Allowing off-road vehicles (ORV) to pass under Interstate 80 near Evanston could grow southwest Wyoming’s tourism exponentially, say proponents of a bill that would greenlight the passage. 

The passage would connect a network of routes all across that portion of the state and start drawing crowds of ORV tourists, said Mark Tesero, president of the Southwest Wyoming Off-Road Trails group. 

He testified Friday for the Wyoming Legislature’s House Minerals, Business and Economic Development Committee in favor of House Bill 42.

The committee voted unanimously to forward the bill to the House floor. 

Some ORVs have gotten big enough to hold entire families, Tesero said.

“This is like boating on dirt, and we’re building a scenic byway for these people to come and ride,” Tesero said.

Neighboring states like Utah and Idaho have benefited greatly from ORV byways that connect networks of small communities and tourist attractions, so it’s time for Wyoming to catch that wave, he said. 



Making It Safe And Legal

Current Wyoming law doesn’t allow ORVs anywhere in the right of way of interstate highways, said Taylor Rossetti, director of support services for Wyoming Department of Transportation.

The bill could create an exception at the Evanston crossing and possibly other sites in the future, he said.

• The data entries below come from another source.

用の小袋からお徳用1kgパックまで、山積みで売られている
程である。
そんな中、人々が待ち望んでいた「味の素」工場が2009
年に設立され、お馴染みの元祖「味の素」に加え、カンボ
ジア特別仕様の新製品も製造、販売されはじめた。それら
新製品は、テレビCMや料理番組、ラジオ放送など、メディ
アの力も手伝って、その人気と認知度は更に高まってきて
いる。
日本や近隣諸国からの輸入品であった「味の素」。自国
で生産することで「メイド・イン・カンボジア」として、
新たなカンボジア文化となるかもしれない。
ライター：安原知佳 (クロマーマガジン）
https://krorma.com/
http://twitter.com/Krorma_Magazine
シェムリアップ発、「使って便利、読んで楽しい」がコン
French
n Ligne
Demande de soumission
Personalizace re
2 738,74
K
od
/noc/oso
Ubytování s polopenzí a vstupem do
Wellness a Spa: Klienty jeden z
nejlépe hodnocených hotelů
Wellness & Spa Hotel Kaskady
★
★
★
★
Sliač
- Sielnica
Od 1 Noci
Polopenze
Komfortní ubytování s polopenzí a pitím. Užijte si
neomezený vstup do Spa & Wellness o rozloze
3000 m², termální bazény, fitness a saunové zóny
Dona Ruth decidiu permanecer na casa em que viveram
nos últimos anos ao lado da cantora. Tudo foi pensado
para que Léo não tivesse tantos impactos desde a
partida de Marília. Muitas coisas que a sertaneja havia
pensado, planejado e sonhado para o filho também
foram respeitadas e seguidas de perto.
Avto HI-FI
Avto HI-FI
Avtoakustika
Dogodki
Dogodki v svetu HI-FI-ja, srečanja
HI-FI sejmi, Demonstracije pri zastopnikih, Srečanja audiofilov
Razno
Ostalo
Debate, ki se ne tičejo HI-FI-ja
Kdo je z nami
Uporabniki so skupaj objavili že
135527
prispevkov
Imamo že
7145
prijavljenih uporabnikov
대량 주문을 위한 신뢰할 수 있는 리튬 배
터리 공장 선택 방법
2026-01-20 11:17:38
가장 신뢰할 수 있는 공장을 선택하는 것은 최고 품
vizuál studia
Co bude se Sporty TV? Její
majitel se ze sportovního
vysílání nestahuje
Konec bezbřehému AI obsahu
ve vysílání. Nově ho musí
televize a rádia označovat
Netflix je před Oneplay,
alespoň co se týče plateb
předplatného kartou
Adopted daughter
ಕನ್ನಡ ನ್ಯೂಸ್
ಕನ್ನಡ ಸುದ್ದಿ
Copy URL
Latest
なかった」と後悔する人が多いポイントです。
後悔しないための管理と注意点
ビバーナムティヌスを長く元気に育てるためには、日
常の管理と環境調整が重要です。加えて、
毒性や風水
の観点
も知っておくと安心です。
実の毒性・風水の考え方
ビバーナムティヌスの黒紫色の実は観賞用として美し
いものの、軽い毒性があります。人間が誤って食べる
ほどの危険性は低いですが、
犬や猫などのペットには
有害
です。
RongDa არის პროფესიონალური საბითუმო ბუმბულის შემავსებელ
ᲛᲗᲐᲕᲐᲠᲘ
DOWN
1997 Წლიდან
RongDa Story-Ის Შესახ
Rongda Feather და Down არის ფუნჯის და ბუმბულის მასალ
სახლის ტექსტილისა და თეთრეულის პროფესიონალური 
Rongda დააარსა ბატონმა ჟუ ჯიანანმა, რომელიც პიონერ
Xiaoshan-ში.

It would lowing for safe and legal passage under the interstate, as well as a short ORV routes running parallel to the interstate leading to and from it. 

There would have to be some sort of “physical barrier” to keep ORV’s separated from highway traffic, Rossetti said. 

Also, the routes would be open only to ORVs operated by licensed drivers, and the vehicles would have to have license plates or ORV registration stickers. 

Reeling In Tourism Money

ORV enthusiasts frequently drive through Evanston and other southwest Wyoming towns without stopping. 

A network of riding trails and interconnected attractions could get them to stay and spend their money on things like food, fuel and lodging, said committee member Rep. Jon Conrad, R-Mountain View.